Ekonom PT Bank Tabungan Negara (Persero) Tbk atau BTN, Myrdal Gunarto mengatakan penguatan rupiah bisaa terus terjadi jika kesepakatan damai tersebut benar terwujud.
"Dengan adanya penurunan tensi geopolitik setelah kesepakatan damai terwujud, kami melihat ada sinyal positif bagi pasar keuangan negara berkembang, termasuk Indonesia, dan ini menjadi sinyal positif bagi rupiah," kata Myrdal kepada CNBC Indonesia, dikutip Senin (15/6/2026).
Myrdal pun memprediksi jika kesepakatan damai tersebut benar terwujud, maka bukan tidak mungkin satu dolar kembali mencapai Rp17.500.
"Potensi rupiah ke level Rp17.500/US$ itu memang ada, jika kesepakatan damai terwujud, dan level resistance rupiah kami tentukan di Rp17.426/US$," lanjut Myrdal.
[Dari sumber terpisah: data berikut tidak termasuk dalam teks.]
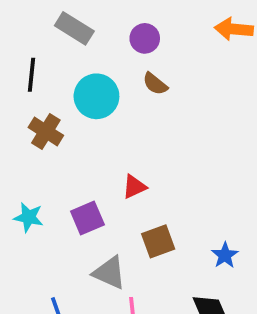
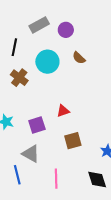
gray rectangle: (74, 28) -> (39, 25), turned -66
purple circle: (145, 38) -> (66, 30), moved
gray triangle: (109, 273) -> (31, 154), moved

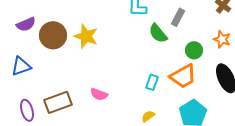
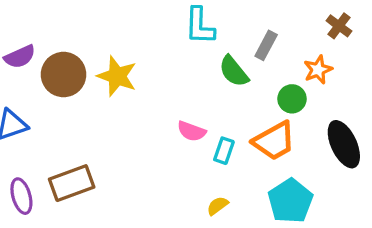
orange star: (222, 39) -> (318, 70), moved, turned 30
pink semicircle: (99, 94) -> (192, 131), moved

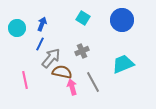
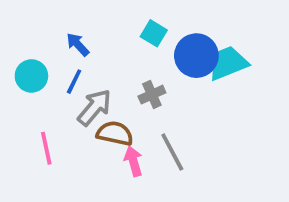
blue circle: (122, 20) -> (196, 56), moved
blue arrow: (42, 24) -> (78, 44), turned -64
cyan circle: (17, 28) -> (31, 76), moved
cyan trapezoid: (123, 64) -> (228, 63), moved

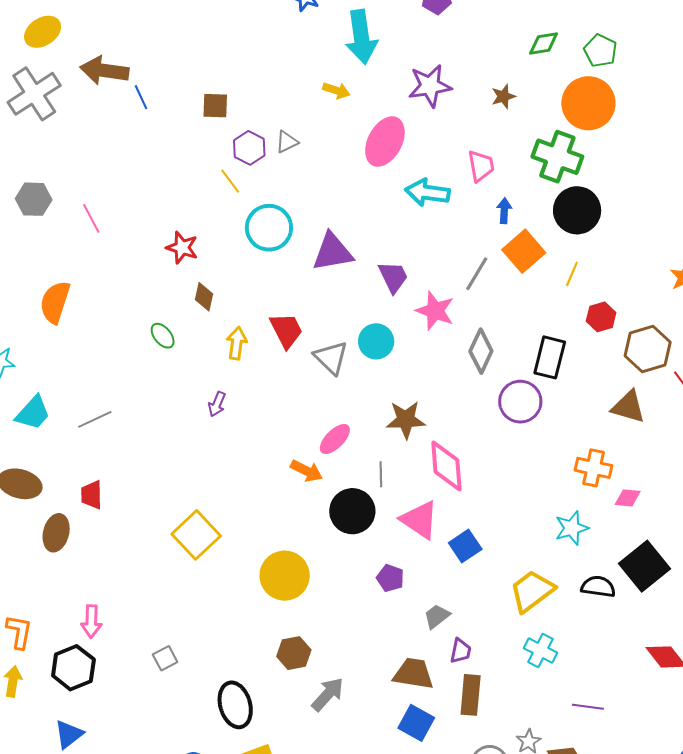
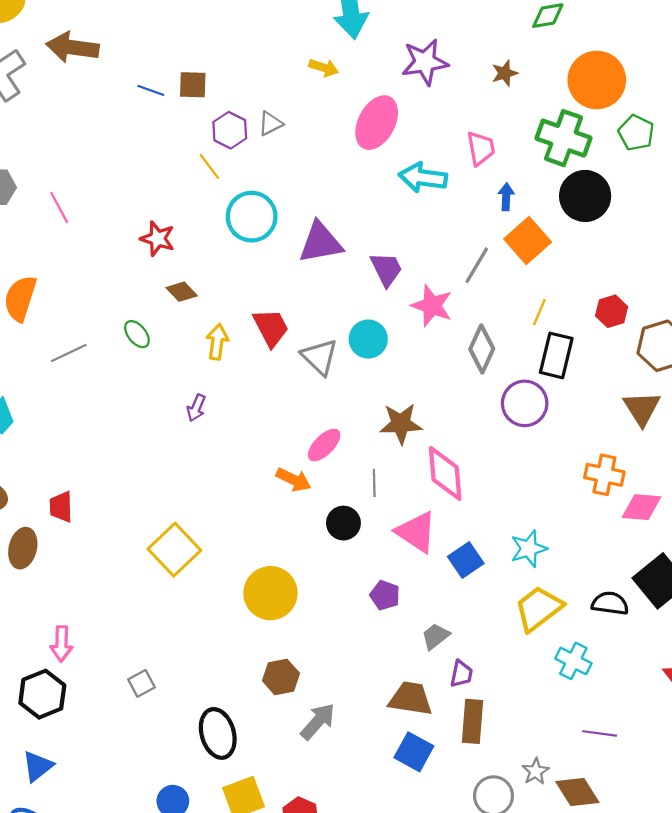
green pentagon: (600, 51) -> (636, 133), moved
blue line: (141, 97) -> (151, 90), moved, turned -45
yellow line: (572, 274) -> (539, 312), moved
brown diamond: (204, 297) -> (182, 292), turned -56
brown triangle: (628, 407) -> (642, 408), turned 42
gray line: (95, 419) -> (69, 353), moved
pink diamond: (628, 498) -> (642, 507), size x1.4
black circle: (352, 511) -> (343, 523), size x0.7
cyan star: (572, 528) -> (529, 549), moved
cyan cross: (540, 650) -> (573, 661), moved

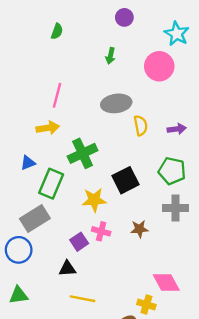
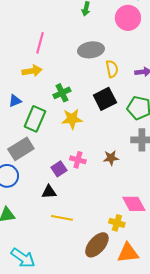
green cross: (83, 153) -> (62, 93), size x0.7
black square: (126, 180) -> (105, 99), moved
yellow star: (94, 200) -> (72, 119), moved

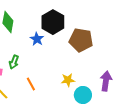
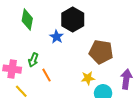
brown pentagon: (81, 40) -> (101, 52), moved
orange line: (31, 84) -> (46, 75), moved

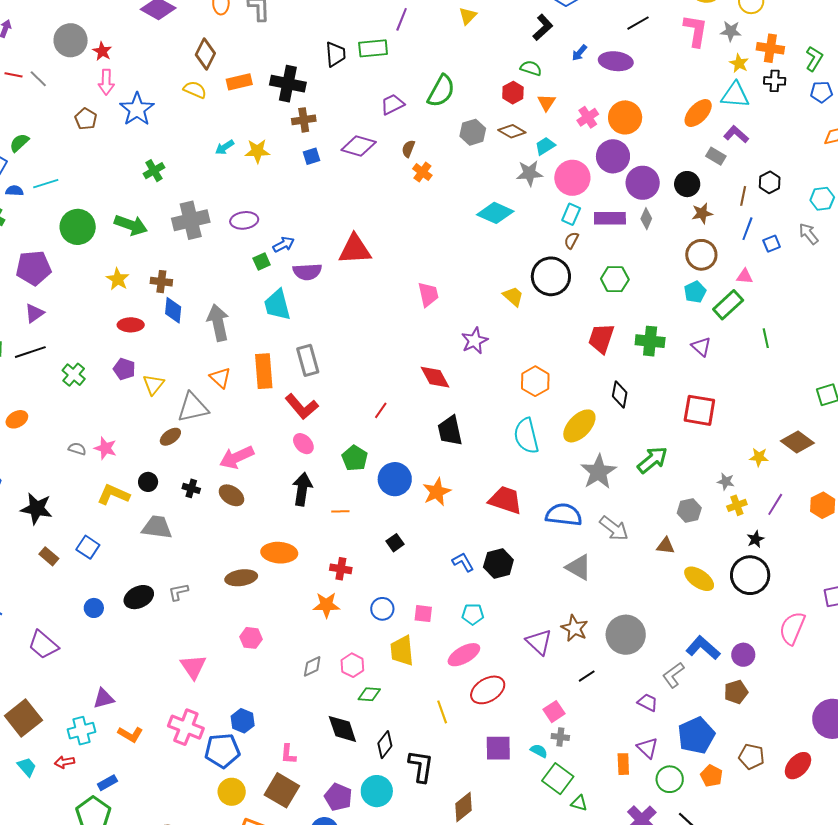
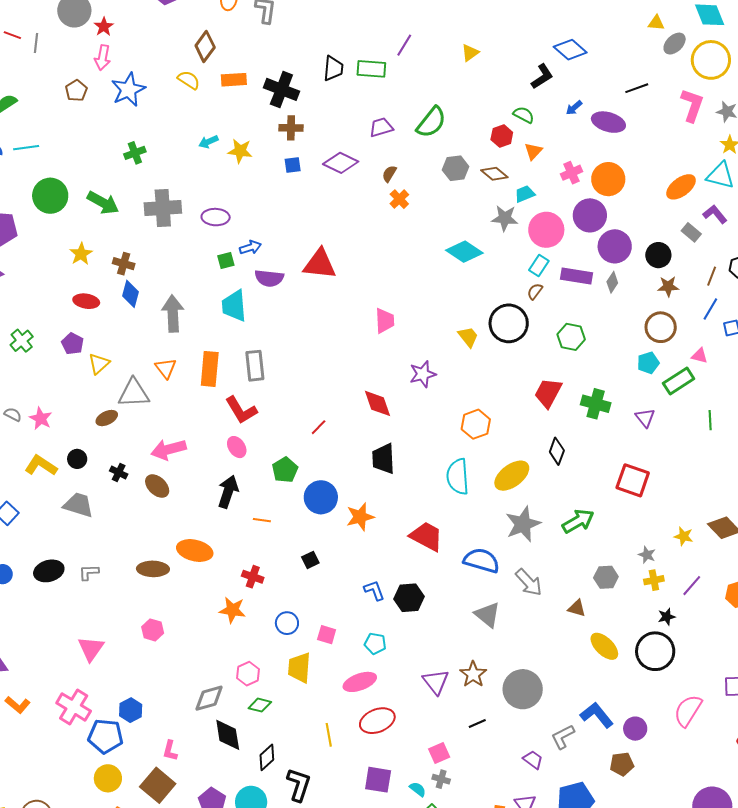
gray line: (38, 79) -> (36, 43), turned 42
gray diamond: (312, 666) -> (209, 698), moved, size x1.4

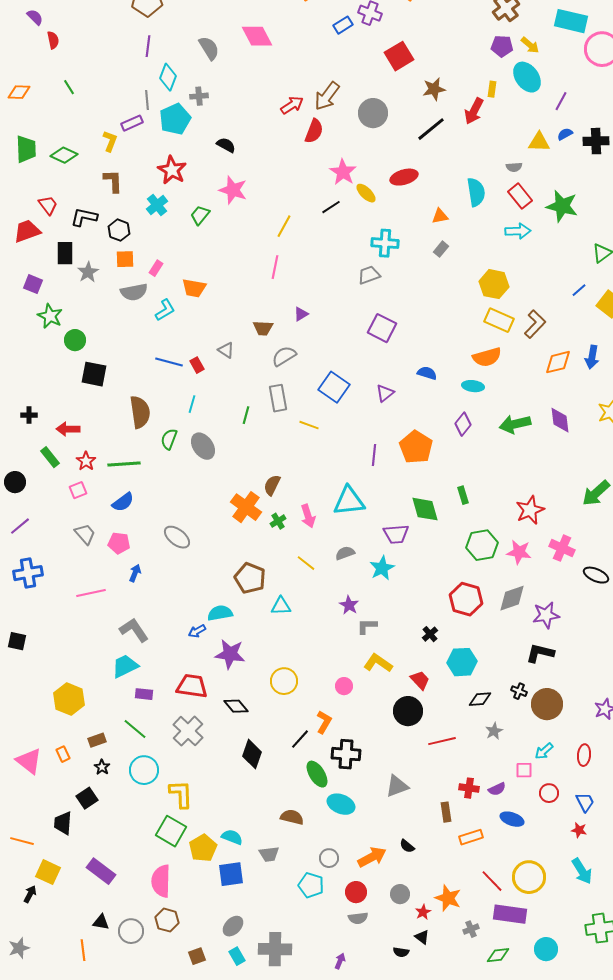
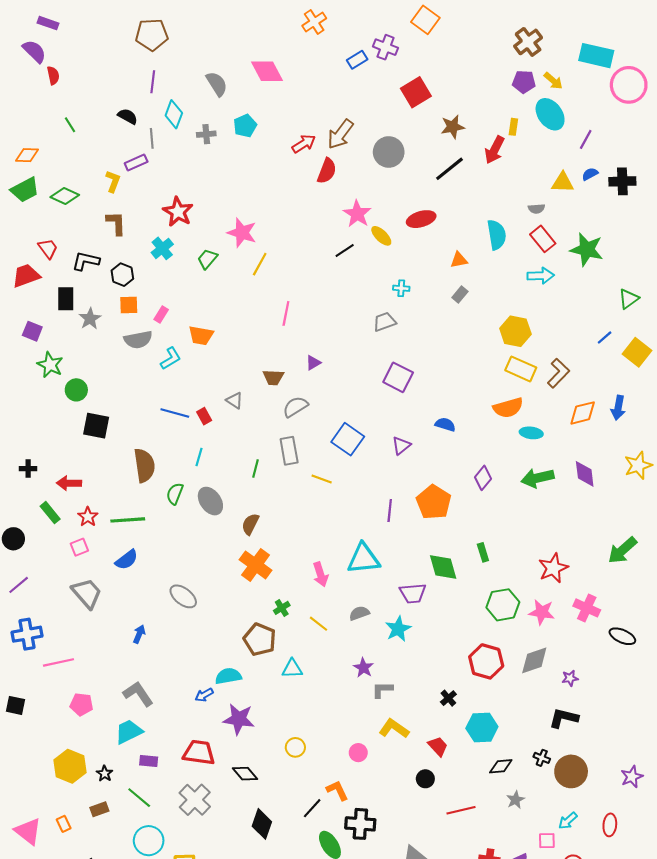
purple semicircle: (35, 17) -> (34, 51), size x1.4
orange diamond: (19, 92) -> (27, 155), moved
cyan pentagon: (175, 119) -> (245, 126), moved, size x0.7
black semicircle: (226, 145) -> (128, 116), moved
green trapezoid: (26, 149) -> (25, 190), turned 64
yellow line: (284, 226) -> (260, 264), moved
cyan cross: (385, 243) -> (401, 288), size x0.6
cyan ellipse: (473, 386) -> (531, 433), moved
brown semicircle: (272, 485) -> (250, 524), moved
green cross: (278, 521) -> (282, 608), moved
gray trapezoid: (85, 534) -> (87, 593), size x1.4
pink pentagon: (119, 543) -> (82, 704), moved
pink line: (91, 593) -> (58, 662), moved
purple star: (546, 615) -> (570, 678), size x0.6
yellow circle: (284, 681) -> (295, 747), size x0.7
black circle: (408, 711) -> (425, 779), size x0.6
orange L-shape: (324, 722) -> (337, 790), turned -55
black star: (102, 767) -> (105, 774), moved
Meski begitu, perlu ada sentimen lain untuk mendukung kuat agar rupiah bisa terapresiasi lebih besar lagi, mulai dari penurunan harga minyak global, fundamental perusahaan yang cukup menarik, dan lain-lain.
"Penguatan rupiah juga perlu didukung penurunan harga minyak ke bawah level US$80 per barel, membuat arus imbal hasil asing semakin deras, juga didukung oleh fundamental perusahaan yang menarik," terang Myrdal.
Sedangkan Ekonom Bank Permata, Josua Pardede, mengatakan kesepakatan damai AS-Iran bisa menjadi katalis positif bagi rupiah.
"Rencana kesepakatan damai AS-Iran dapat menjadi sinyal positif bagi pasar keuangan Indonesia, termasuk rupiah, bisa saja menguat ke level Rp17.500/US$. Tapi untuk bertahan di level tersebut, membutuhkan kombinasi yang cukup kuat," kata Josua.
Josua menambahkan, potensi penguatan rupiah ke level Rp17.500/US$ masih bersifat sementara dan untuk bertahan di level tersebut masih cukup sulit, karena masih ada sentimen lainnya yang dapat mempengaruhi rupiah seperti keputusan suku bunga bank sentral AS (Federal Reserve/The Fed) dan kondisi di dalam negeri.
"Terkait peluang rupiah menguat ke Rp17.500 per dolar AS pekan ini, menurut saya level tersebut bisa diuji, tetapi belum menjadi skenario utama. Untuk mencapai Rp17.500, rupiah membutuhkan kombinasi yang cukup kuat, seperti penandatanganan kesepakatan berjalan lancar, harga minyak turun lebih jauh, dolar AS melemah, arus modal asing masuk ke SBN dan SRBI berlanjut, serta tidak ada kejutan negatif dari kebijakan domestik," jelas Josua.
Terkait kisaran level rupiah, ia memasang di rentang Rp17.550 - Rp17.850 per US$.
Sementara itu, Ekonom PT Bank Central Asia Tbk (BCA), David Sumual memprediksi rupiah bisa menguat ditopang oleh kabar kesepakatan damai AS-Iran. Namun di pekan ini, pihaknya memprediksi rupiah belum akan menyentuh level psikologis Rp17.500/US$.
"Kesepakatan ini menjadi sinyal positif bagi pasar global, bukan cuma Indonesia. Terdapat potensi untuk rupiah melanjutkan penguatan dibandingkan level saat ini, dengan syarat tambahan katalis selain dari perjanjian damai AS-Iran tadi, seperti keputusan rapat The Fed yang less-hawkish, ketenangan geopolitik yang lebih meyakinkan pasar, serta aksi BI yang pro-stabilitas dapat berkontribusi pada penguatan kurs," kata David.
David pun memperkirakan rupiah masih bergerak di rentang Rp17.700-Rp17.800 per US$ pada pekan ini, karena masih banyak sentimen penggeraknya, selain dari kesepakatan damai AS-Iran.
"Mengasumsikan tidak adanya faktor positif atau negatif lain yang akan muncul sepekan ini, kami memperkirakan rupiah masih berada di kisaran Rp17.700 - 17.800 per dolar AS," ungkapnya.